Mr. Curtis smiles at Treat and climbs out of the car. “All right, guys, we better get going.” He thanks Treat the way your dad might thank a neighbor. “Real nice meeting you, Treat. You take care of that beauty.”
Treat’s out of the Bug and back on the driveway. “You got it, Mr. C.”
On the way home, Mr. Curtis tells us our friend Treat is all right. “A lot of people might not think so because of that hair. I know I wondered at first. Or they might just see a shy kid screaming out for attention. That’s what I see. A good kid.” His eyes get squinty in the rearview as he smiles at me. And what can I do but smile back? “Yeah, you guys are a good influence on ol’ Treat there.”
Anarchy in Arkansas
Reece,” my dad says. “Reece?” He’s whispering and the sleep on my eyes keeps them closed. “Wake up, son. We’ve got a project.”
I don’t know where he’s come from, when he got here, or how close he was until the weight of him lifts off my bed and I open an eye. The light coming through the window is a ghost, barely brighter than the dark of my room. “Throw on some clothes and come downstairs,” my dad says, then walks out the door.
The smell of coffee creeps into my nose as I get to the kitchen. The milk and sugar are sitting by an empty mug. “Make yourself a cup and come out to the garage,” my dad says. I’m only allowed to drink coffee when we get up early and do “man things,” like hauling old beds to the dump or working on the car. He usually gets after me for using too much sugar or any milk at all. “You don’t see Mr. Coffee using cream,” he says, because that’s Joe DiMaggio in those commercials and Joltin’ J
oe and Packy drink their coffee black, or maybe with a little sawdust.

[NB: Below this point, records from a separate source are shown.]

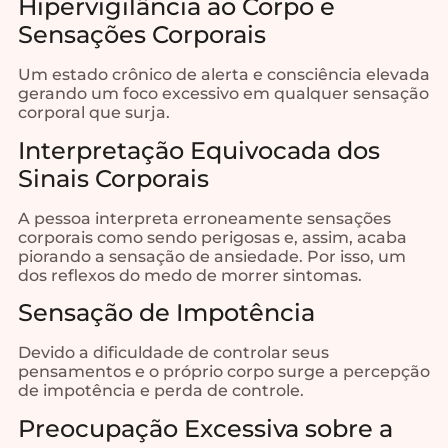
Hipervigilância ao Corpo e
Sensações Corporais
Um estado crônico de alerta e consciência elevada
gerando um foco excessivo em qualquer sensação
corporal que surja.
Interpretação Equivocada dos
Sinais Corporais
A pessoa interpreta erroneamente sensações
corporais como sendo perigosas e, assim, acaba
piorando a sensação de ansiedade. Por isso, um
dos reflexos do medo de morrer sintomas.
Sensação de Impotência
Devido a dificuldade de controlar seus
pensamentos e o próprio corpo surge a percepção
de impotência e perda de controle.
Preocupação Excessiva sobre a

The sky isn’t sure what time of day it is—too black to be morning, too blue to be night. It’s so cold, even for California, and I have to go back in for my Packy jacket, which is kind of weird since my dad’s wearing one too. When I get to the garage, he’s pulling out tool chests and setting them on the floor.
“What are you doing?” I say.
“We,” he says and gets this fake grin, “are building a bar.”

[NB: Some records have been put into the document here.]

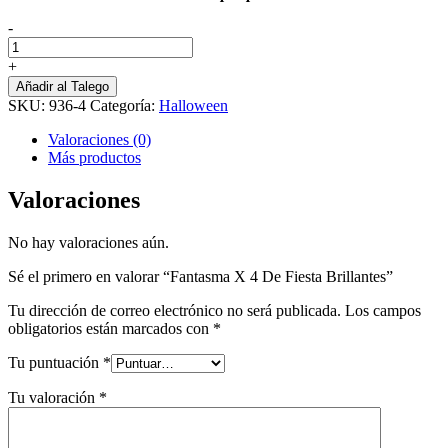
-
Fantasma
X
+
4
Añadir al Talego
De
SKU:
936-4
Categoría:
Halloween
Fiesta
Brillantes
Valoraciones (0)
cantidad
Más productos
Valoraciones
No hay valoraciones aún.
Sé el primero en valorar “Fantasma X 4 De Fiesta Brillantes”
Tu dirección de correo electrónico no será publicada.
Los campos
obligatorios están marcados con
*
Tu puntuación
*
Tu valoración
*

This is the kind of thing my dad and Uncle Ryan would do back in Jersey. They’d spend an entire weekend on some project they made up. My job was to get them beers from the fridge every once in a while. Sometimes, if I did it fast enough, they’d let me sink a screw or sand a plank. But now I’m supposed to play Uncle Ryan’s part? “Don’t you have to work today?”

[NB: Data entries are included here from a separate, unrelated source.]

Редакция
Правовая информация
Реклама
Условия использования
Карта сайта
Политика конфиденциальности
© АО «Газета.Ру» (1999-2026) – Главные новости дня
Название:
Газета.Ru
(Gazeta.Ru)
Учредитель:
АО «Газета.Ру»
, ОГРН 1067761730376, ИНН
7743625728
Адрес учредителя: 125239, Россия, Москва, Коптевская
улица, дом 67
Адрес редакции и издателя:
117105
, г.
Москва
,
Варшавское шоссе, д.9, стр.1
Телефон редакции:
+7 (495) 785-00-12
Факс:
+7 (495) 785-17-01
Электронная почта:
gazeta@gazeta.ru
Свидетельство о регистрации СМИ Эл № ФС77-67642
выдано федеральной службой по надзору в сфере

“Not ’til nine,” he says. “We’ll get started today and work on the project tomorrow, too.” He points at the biggest tool chest. “Circular saw.”
I dig around in the chest with one hand, my coffee in the other, not even drinking it yet because that would make the warmth go away. I pull out the circular saw and he asks for the jigsaw. It’s in another chest, so it takes me a little longer before I find it. “Got it.”
We used to do equipment checks on the way to Yankee games: “Tickets?” he’d say. “Check.” “Glove,” he’d say, and I’d hold it up. “Check.”
“Do you mean ‘check’?” my dad says.
“Sure,” I say.
“Then say ‘check.’”
“That’s stupid.”
He looks at me and says nothing. And here’s the thing about my dad: When he doesn’t say anything to what you just said, he’s mad or on the way to being mad, which is so not fair this time. I didn’t drag him out of bed. And it’s not my fault he doesn’t have Uncle Ryan around for this pointless project.
“Wood putty?” he says. Check. “Hammer and nails?” Check and Check.
We put everything in one chest. My dad opens the garage door, saying all we need right now is the tape measure, a pad, and a pencil. Then, instead of getting in the truck, he walks across our driveway to Astrid’s house.